One of the "pessimistic" fathers of artificial intelligence: Who is Douglas Hofstadter?

Douglas Hofstadter is a prominent scientist. Someone to listen to what he has to say about artificial intelligence technology. Douglas Richard Hofstadter is an American scholar of cognitive science, physics, and ...

Progress is the best part of humanity's adventure. Unlike other animals, we change the order using our minds. We do not stand still as we evolve. We aim to reach places that are not suitable for the natural structure of our bodies and make them livable, to solve the secrets of diseases one by one and to remove them from being a problem, to extend our lives, and to shape the planet according to our pleasure. Each century brings innovations that most of the people of the previous century could not even dream of. We go forward; moreover, our pace of progress is constantly increasing.

Douglas Richard Hofstadter (born February 15, 1945) is an American scholar of cognitive science, physics, and comparative literature whose research includes concepts such as the sense of self in relation to the external world, consciousness, analogy-making, artistic creation, literary translation, and discovery in mathematics and physics. His 1979 book Gödel, Escher, Bach: An Eternal Golden Braid won both the Pulitzer Prize for general nonfiction and a National Book Award (at that time called The American Book Award) for Science. His 2007 book I Am a Strange Loop won the Los Angeles Times Book Prize for Science and Technology.

The focus of this acceleration is now artificial intelligence. Artificial intelligence technology, which is in a bumpy adventure, has been on the agenda of the whole world since last year. I think it is not surprising that some of the giant names of the field are astonished.

Douglas Hofstadter is an important scientist whom I have followed closely and been influenced by. He studied mathematics first and then physics (following his Nobel Prize-winning father, Robert Hofstadter). He memorized the book “The Gödel Proof” when he was still a child. The cyclical method used by Kurt Gödel, the great genius who should have been the subject of movies with his tragic life, while proving that we cannot reach "everything true" with the proof technique at the heart of mathematics, turned Douglas's head, as it did to anyone who reads and understands. He's dedicated to solving the ultimate scientific puzzle, how some natural machines (that is, us humans) can get to the point where they call themselves "I". He describes his ideas on this subject in one of the most clever texts ever written, in his book translated as “Gödel, Escher, Bach: An Eternal Golden Braid”. The book received its well-deserved Pulitzer Prize in 1980.

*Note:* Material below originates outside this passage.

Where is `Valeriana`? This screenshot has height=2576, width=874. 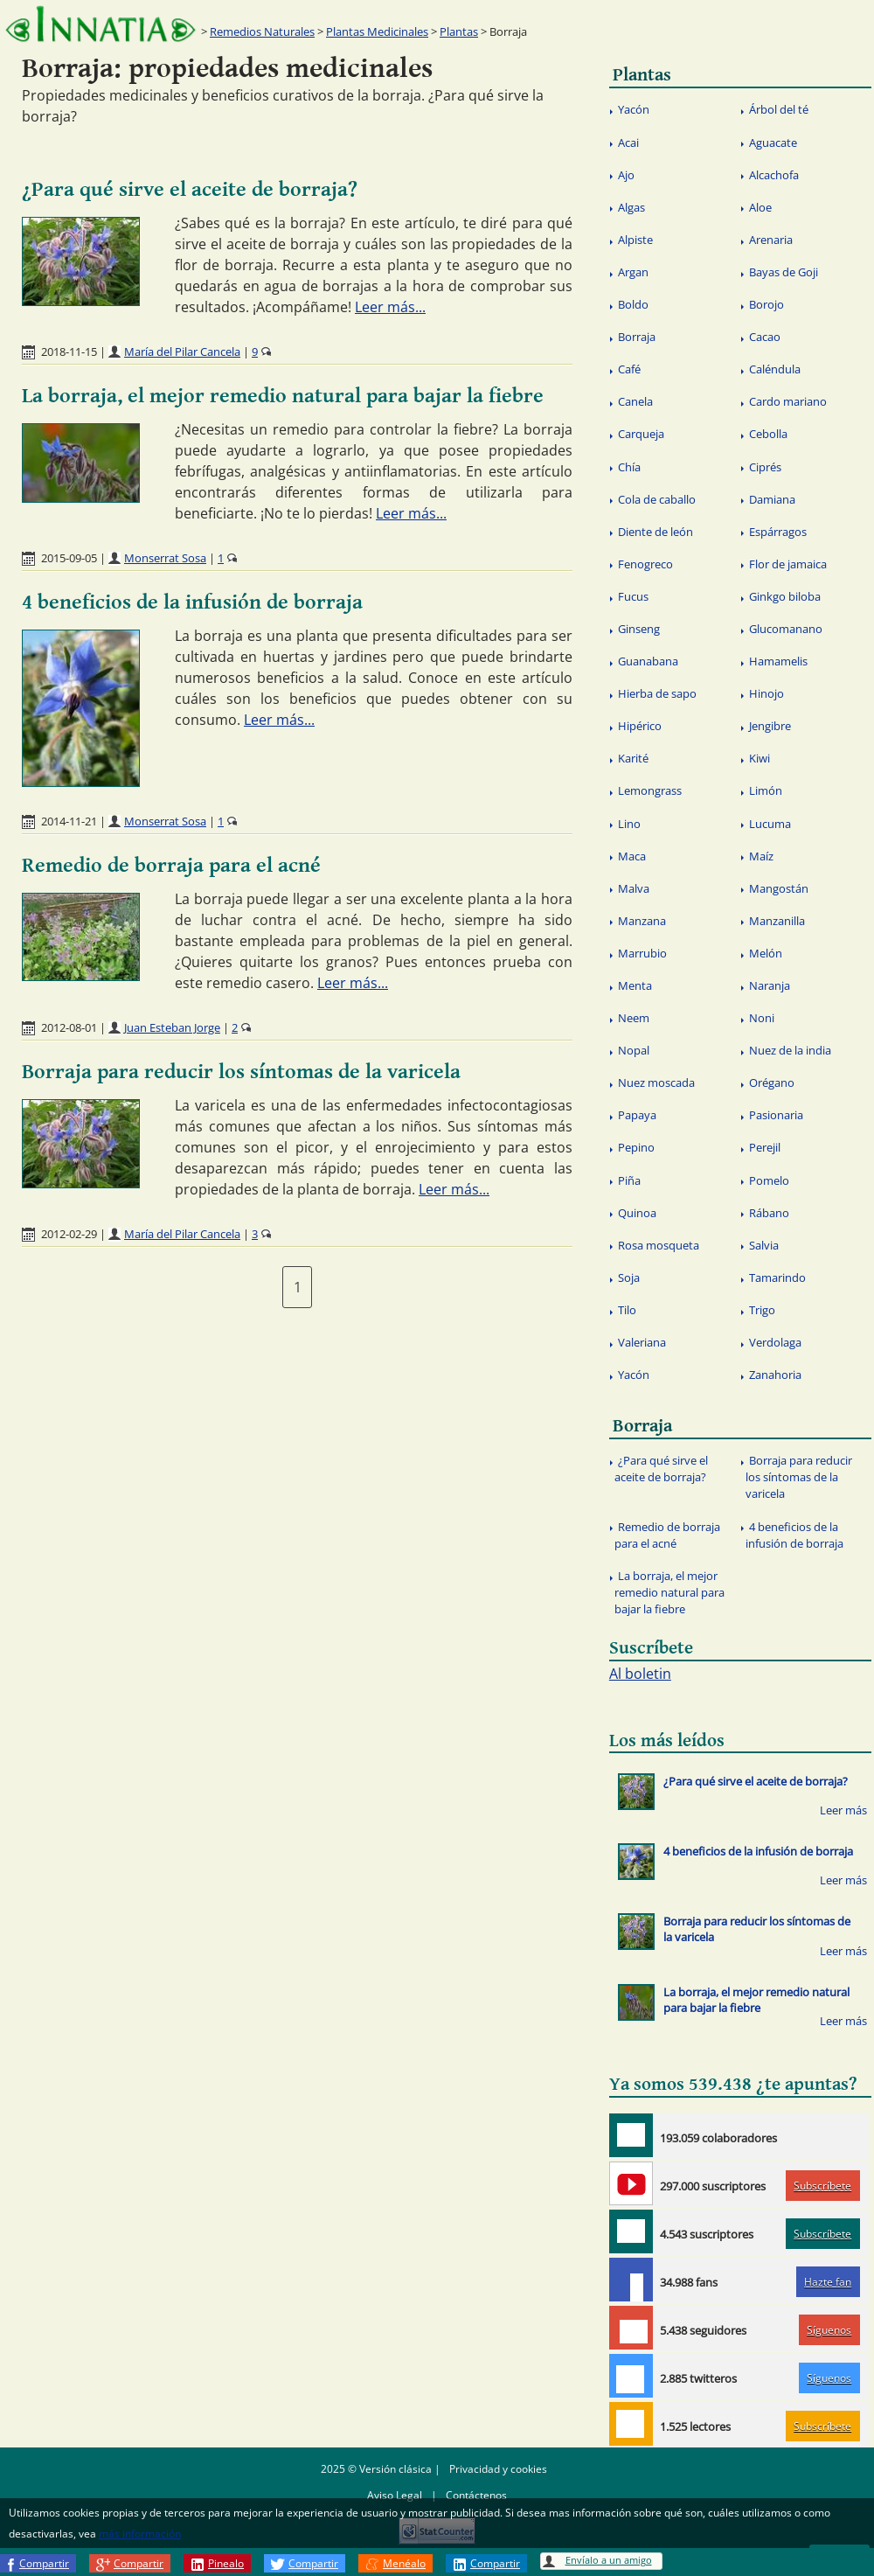
Valeriana is located at coordinates (642, 1342).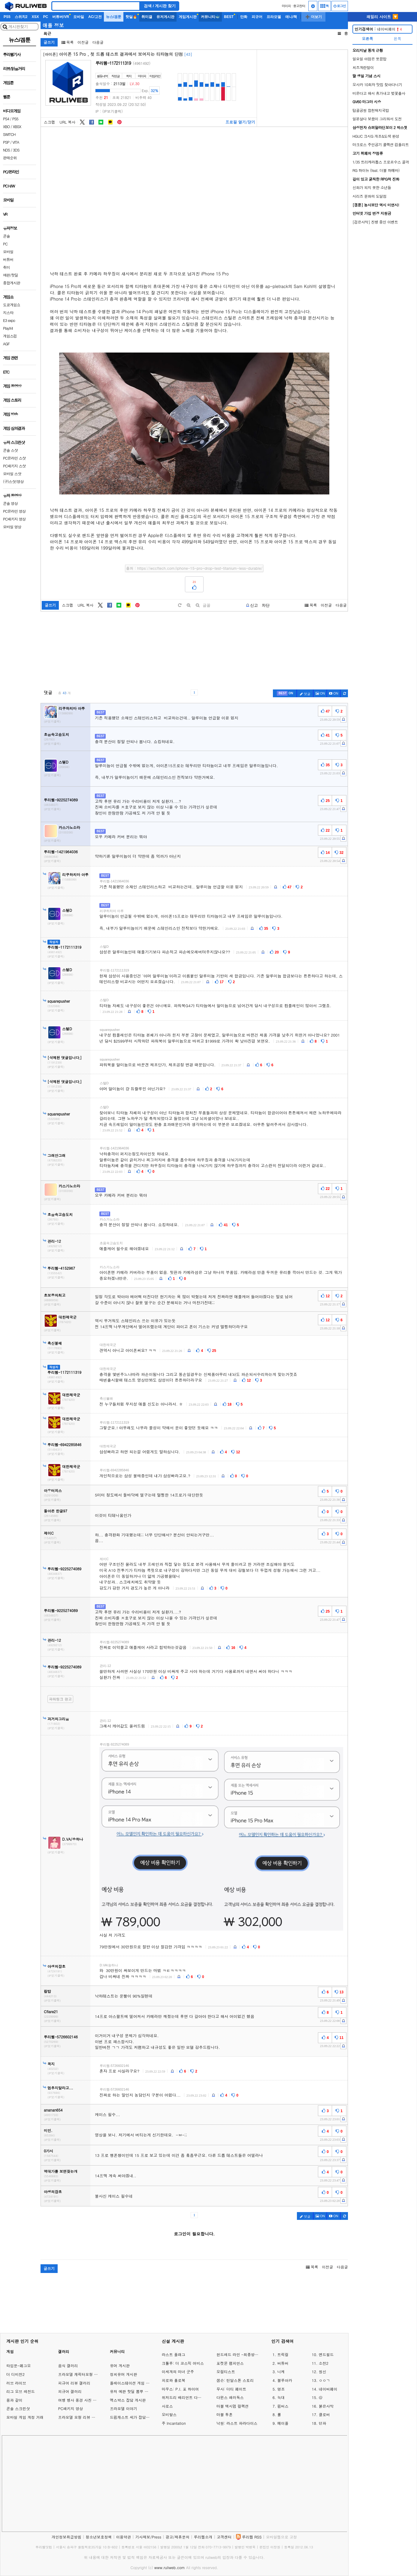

To put it simply, Hofstadter is a very intelligent expert who has spent half a century trying to understand what intelligence and consciousness are and how they work, devoting all of his academic work to this.

That's what Hofstadter said last month that he was stunned and "appalled" at the pace of developments in artificial intelligence. Let me quote a few:

“Very soon, they may well be a lot smarter than us. And at that point, we'll be receding into the background, in a sense. We will hand over the flag to those who come after us.”

“If this had happened over a long period, like hundreds of years, it might not have been a problem. But it happens over a few years. It's like a wave coming in at unprecedented and unimagined speed.”

“I don't think it's interesting. I think it's terrible. I hate it. I think about it every day, every moment. And it bothers me in a way I haven't experienced in a long time."

Hofstadter, like Geoffrey Hinton (one of the inventors of artificial neural networks, who took a similar turn a few months ago), is someone to listen to on these issues. But just like Hinton, Hofstadter has failed to frighten me about the fate of humanity. Of course, it is striking that a "product" we have been working on for years suddenly exhibits superiorities that surprise us and that it turns out to be thousands of times more knowledgeable, quick, and agile even than people who are justifiably proud of their intelligence and knowledge like these people. But isn't that what we're aiming for when we're trying to build "artificial intelligence" (as it turns out)? Why should we be surprised that a brain that has devoured the entire internet is more knowledgeable about almost everything than any human being, that a system that has digested all written texts can write good poetry, that a computer that burns electricity as much as a city can do all this much faster than we do (after the initial shock has passed)? As engineers “Alas, this system works so well!” not by being sad, but by saying, “There are still these shortcomings and mistakes; How do we solve them?" We have to deal with thinking. There's still a lot of work to do.